Certaines îles se méritent par leur rareté. Tilos, posée entre Rhodes et Kos, ne figure sur aucun circuit de masse : seuls les navires de taille modeste jettent l'ancre devant Livadia, son unique bourg côtier. Ce que le débarquement révèle alors tient du privilège. Une baie en arc de cercle, une plage de galets bordée de tamaris, une place où les pêcheurs vendent la prise du matin, et derrière, des montagnes pelées où sonnent les cloches des chèvres. L'île entière est classée réserve naturelle, refuge d'oiseaux rares et de sentiers qui ne croisent presque personne.

Livadia, un bourg au bord de l'eau

Le tour du bourg se fait sans plan. La promenade de bord de mer suit la courbe de la baie sur près de 2 km, ponctuée de tavernes où les tables touchent presque les vagues. La vie s'organise autour de la place : le café où les anciens jouent au tavli, l'épicerie qui vend le miel de thym local, la petite église blanche aux volets bleus. Le matin, les barques déchargent poulpe et poissons de roche qui se retrouveront à midi sur les grils. Les enfants du village plongent du quai à la sortie des classes, sous l'œil des grands-parents attablés. Rien ne presse ici, et c'est exactement le propos.

Megalo Chorio et le château des Chevaliers

Un taxi ou la navette insulaire conduit en un quart d'heure à Megalo Chorio, la minuscule capitale accrochée au flanc de la montagne. Ruelles fleuries, maisons chaulées, cours pavées de galets : le village se parcourt en une demi-heure, mais la montée vers le château des Chevaliers de Saint-Jean, perché au-dessus des toits, ajoute une heure et une récompense. Depuis les murailles, la vue plonge sur la plaine agricole, la baie d'Eristos et la mer jusqu'aux côtes turques.

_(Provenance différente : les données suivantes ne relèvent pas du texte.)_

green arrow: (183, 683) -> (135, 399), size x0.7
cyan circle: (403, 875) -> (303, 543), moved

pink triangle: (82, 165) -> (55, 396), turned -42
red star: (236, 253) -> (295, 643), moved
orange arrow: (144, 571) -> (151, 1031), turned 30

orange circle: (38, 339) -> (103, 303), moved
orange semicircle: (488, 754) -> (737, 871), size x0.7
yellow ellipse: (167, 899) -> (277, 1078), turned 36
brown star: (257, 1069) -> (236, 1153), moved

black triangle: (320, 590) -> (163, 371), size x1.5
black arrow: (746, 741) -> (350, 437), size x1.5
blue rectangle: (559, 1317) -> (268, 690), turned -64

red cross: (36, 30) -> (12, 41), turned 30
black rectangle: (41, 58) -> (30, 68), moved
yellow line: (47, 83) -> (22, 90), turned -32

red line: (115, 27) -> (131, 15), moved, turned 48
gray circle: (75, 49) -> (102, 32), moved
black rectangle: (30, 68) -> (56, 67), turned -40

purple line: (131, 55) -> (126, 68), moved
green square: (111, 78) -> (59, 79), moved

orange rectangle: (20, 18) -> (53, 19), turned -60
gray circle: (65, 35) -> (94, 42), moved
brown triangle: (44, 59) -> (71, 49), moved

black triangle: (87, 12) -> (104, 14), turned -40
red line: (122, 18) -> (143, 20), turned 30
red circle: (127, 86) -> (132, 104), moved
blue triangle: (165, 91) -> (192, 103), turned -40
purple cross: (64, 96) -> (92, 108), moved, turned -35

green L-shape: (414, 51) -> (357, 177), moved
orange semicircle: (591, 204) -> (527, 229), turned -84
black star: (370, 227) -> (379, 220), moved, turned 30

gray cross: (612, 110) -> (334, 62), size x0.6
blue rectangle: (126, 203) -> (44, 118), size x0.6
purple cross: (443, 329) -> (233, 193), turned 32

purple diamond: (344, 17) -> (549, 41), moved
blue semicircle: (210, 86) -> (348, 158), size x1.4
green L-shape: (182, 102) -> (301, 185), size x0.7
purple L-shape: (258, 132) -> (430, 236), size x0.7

Les éléphants nains de la grotte Charkadio

Tilos cache une histoire que peu d'îles peuvent raconter. Dans la grotte de Charkadio ont été mis au jour les ossements d'éléphants nains, hauts d'à peine 1,5 mètre, qui peuplaient ces collines il y a encore quelques milliers d'années. Le petit musée paléontologique voisin de Megalo Chorio expose ces fossiles étonnants, derniers éléphants d'Europe. Voir ces défenses miniatures à quelques kilomètres d'une plage égéenne produit un effet de décalage dont on parle encore longtemps après.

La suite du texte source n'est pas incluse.